> Data in this exercise:
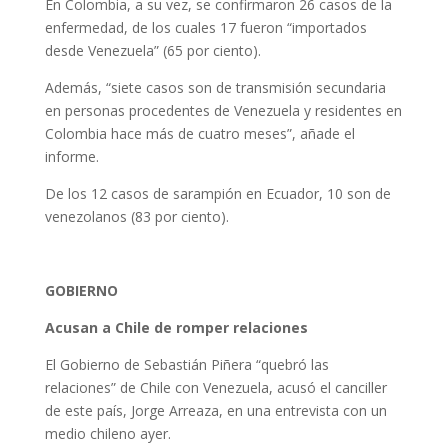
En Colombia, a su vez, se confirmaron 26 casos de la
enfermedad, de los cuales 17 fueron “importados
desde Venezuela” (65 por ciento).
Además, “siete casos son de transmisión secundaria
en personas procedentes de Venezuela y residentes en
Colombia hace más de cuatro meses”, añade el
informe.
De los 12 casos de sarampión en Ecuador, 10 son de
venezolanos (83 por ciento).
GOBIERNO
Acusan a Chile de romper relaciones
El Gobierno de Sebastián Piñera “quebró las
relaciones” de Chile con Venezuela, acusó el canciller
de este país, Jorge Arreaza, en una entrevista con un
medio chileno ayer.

---

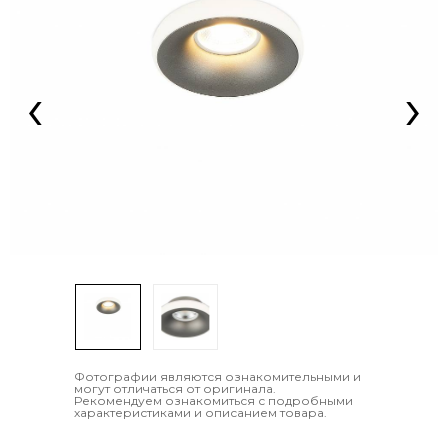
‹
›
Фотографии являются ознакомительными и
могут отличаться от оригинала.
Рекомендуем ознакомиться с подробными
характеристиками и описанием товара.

> Try it: A single number is the whole answer: the tally of lines above that contain "Venezuela".

> Expected answer: 3